I have restricted myself to presenting just two .cu and .cpp files here without any ancillary support files, because it really doesn't make sense to duplicate supporting detailed boilerplate files and associated installation instructions. The following meta instructions should be sufficient (Note that I used Windows - adjust as necessary for a different OS);

  1. To reproduce the raw cuda experiment, first install the NVidia's CUDA Development Kit, build one of NVidia's simple samples (I used simpleMultiCopy) then replace the sample .cu file with cuda-matrix-multiply.cu. Note that (at least as of Version 8.0) of the toolkit, you can drill down into the samples directory hierarchy and find a solution/project for a single sample - there's no need to deal with the complexity inherent in building a whole group of samples at once.

  2. To reproduce the ArrayFire experiment, first install the prerequisites then the binary ArrayFire installer. The prerequisites are required if you want to use back ends other than CPU. Step 1) above doubles as installing sufficient prerequisites for the CUDA and UNIFIED back ends. There is another back end I haven't mentioned yet, OPENCL. This is how support is provided for non NVidia GPUs. Personally, I haven't tried to use the OPENCL back end at all. First make sure you can build the helloworld example successfully, then replace helloworld.cpp with arrayfire-matrix-multiply.cpp

It is convenient that the NVidia CUDA toolkit samples come with multiple project and solution files for all recent versions of Visual Studio. In contrast the equivalent ArrayFire examples have a single Visual Studio 2013 project and solution file. I didn't have any problem opening this file with a more recent version of Visual Studio though.

I did fall into a world of pain though when I tried to rebuild ArrayFire from source. I wanted to build ArrayFire version 3.4.3 because it supports the older CUDA toolkit version 6.5 (at the time of writing the most recent version ArrayFire is V3.5.0 and the most recent version of the CUDA toolkit is version 8.0). Why did I want to use older versions of both systems? Because I was using another laptop with an even older, slower NVidia GPU (the GeForce 320M) and it is not supported by Cuda toolkit V8.0. Basically all my attempts foundered in a sea of dependency hellfire - as the brutally complicated CMake scripts complained about different and slightly incompatible Visual Studio versions in code I was compiling versus the various pre-built dependencies that you need to do a full ArrayFire build (remember the stuff about OpenBlas, MKL, LAPACKE etc. above?). To be honest, this is not an unusual scenario when trying to build massive open source projects on Windows (it's definitely an afterthought for most open source developers, even if this is not the case for ArrayFire itself you are still dealing with multiple dependencies). I would probably have prevailed eventually, if I had not had the easy bail out option of another machine which could use the latest software versions.

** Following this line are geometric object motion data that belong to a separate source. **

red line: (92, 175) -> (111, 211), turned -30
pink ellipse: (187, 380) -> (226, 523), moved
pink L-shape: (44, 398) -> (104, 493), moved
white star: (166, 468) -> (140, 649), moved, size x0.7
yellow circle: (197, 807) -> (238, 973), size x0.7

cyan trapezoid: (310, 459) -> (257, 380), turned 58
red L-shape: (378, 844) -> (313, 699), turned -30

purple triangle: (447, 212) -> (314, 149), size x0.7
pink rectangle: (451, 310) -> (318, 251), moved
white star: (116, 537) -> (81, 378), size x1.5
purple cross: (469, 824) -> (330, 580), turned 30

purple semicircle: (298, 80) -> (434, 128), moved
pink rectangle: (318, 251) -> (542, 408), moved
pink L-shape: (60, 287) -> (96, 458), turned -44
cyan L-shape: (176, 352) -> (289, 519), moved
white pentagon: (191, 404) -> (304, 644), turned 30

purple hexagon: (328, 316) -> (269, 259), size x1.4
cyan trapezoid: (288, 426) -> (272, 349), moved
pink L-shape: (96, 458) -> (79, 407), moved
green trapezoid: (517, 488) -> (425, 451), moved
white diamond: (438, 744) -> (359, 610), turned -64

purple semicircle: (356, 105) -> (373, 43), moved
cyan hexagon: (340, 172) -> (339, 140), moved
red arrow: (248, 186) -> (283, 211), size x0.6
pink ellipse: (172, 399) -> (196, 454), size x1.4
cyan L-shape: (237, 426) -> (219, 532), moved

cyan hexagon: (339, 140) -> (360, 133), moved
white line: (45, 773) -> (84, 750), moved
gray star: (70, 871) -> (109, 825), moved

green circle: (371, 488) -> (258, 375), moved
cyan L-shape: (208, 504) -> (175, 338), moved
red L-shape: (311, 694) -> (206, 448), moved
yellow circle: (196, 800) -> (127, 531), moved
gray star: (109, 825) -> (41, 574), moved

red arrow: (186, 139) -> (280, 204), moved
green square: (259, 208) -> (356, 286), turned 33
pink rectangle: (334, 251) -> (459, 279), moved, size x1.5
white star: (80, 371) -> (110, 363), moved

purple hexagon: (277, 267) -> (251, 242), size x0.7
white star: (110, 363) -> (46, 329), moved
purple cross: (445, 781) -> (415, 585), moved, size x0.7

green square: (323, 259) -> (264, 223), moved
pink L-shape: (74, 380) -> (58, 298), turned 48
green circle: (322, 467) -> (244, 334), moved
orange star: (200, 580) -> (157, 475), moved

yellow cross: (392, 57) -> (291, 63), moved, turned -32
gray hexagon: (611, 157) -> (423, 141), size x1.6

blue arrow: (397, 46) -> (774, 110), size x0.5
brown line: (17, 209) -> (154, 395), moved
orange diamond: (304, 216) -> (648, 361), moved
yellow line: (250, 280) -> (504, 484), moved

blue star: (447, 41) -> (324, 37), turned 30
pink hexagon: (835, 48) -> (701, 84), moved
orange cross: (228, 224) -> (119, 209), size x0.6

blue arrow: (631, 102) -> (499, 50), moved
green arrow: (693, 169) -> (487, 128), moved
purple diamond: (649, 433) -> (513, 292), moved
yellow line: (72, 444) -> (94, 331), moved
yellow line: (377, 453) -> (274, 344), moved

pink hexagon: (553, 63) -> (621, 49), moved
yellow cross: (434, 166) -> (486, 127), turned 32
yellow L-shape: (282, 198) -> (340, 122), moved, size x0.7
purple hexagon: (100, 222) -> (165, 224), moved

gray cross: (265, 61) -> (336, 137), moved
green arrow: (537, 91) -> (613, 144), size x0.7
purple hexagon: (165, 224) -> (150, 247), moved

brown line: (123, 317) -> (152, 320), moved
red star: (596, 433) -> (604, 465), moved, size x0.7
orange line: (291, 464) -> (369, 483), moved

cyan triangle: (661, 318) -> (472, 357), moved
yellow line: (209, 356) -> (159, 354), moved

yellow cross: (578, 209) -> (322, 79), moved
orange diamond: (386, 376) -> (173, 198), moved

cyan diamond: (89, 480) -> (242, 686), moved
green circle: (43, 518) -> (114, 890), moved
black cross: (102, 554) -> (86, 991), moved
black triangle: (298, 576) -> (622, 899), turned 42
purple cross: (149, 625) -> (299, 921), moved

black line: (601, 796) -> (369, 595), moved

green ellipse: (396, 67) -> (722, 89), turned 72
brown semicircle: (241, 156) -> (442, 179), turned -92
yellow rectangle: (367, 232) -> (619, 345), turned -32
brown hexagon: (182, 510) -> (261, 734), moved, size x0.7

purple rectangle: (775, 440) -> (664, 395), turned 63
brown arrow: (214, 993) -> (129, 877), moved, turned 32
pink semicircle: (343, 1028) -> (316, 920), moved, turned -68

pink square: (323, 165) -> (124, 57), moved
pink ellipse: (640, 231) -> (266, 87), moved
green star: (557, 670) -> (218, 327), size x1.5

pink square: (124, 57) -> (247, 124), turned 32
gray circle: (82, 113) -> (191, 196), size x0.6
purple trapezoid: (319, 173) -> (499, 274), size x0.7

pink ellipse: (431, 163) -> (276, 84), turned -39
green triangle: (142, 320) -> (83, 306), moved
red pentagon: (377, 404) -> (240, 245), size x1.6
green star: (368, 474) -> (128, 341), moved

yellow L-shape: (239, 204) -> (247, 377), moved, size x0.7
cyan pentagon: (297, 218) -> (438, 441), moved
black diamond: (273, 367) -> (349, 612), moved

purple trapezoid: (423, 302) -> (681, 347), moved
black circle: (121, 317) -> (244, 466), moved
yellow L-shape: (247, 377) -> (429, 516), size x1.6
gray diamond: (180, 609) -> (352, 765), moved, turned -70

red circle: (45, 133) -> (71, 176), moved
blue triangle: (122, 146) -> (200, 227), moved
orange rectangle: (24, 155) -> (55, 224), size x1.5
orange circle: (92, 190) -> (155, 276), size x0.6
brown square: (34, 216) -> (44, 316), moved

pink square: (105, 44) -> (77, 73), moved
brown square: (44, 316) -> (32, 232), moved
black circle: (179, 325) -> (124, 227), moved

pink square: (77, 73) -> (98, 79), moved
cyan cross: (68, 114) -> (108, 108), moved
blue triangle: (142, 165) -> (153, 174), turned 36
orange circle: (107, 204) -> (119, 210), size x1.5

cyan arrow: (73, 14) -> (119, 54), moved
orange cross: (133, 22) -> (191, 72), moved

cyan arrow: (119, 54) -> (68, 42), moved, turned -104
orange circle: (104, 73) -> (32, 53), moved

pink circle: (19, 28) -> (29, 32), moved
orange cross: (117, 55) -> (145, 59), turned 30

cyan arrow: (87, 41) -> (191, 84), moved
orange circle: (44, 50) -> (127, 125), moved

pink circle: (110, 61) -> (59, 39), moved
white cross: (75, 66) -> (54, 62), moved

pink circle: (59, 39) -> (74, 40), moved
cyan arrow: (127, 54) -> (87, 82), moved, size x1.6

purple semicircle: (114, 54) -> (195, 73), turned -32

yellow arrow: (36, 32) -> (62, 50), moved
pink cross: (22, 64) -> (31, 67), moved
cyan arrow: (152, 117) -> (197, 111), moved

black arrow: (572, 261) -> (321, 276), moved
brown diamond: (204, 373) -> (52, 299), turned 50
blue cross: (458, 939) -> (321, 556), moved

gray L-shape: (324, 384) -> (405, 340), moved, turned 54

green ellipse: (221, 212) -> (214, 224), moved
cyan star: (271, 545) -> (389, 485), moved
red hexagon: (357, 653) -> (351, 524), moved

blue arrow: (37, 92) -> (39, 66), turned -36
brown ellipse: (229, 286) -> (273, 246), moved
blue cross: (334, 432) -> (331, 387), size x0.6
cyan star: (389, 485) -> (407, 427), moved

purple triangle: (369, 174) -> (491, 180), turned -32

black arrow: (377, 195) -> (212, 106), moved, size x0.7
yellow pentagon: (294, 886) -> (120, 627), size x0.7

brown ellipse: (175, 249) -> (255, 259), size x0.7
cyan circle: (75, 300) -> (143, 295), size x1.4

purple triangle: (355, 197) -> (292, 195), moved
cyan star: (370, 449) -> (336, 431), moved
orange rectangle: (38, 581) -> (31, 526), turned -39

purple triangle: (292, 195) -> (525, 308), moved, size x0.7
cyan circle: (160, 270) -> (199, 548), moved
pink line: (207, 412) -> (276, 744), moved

I haven't investigated how difficult it is to distribute Windows applications built with ArrayFire to end users without requiring them to download the ArrayFire prerequisites (basically the NVidia toolkit presumably to, allow use of the UNIFIED backend to dynamically switch between CUDA and CPU according to the presence or absence of NVidia GPU hardware).

Next Steps

If I develop this project further my next two steps would be;

  1. Improve my understanding of exactly how the raw cuda matrix calculations work

  2. Make another attempt at rebuilding ArrayFire from source, with a view to drilling down into the implementation details with a source level debugger.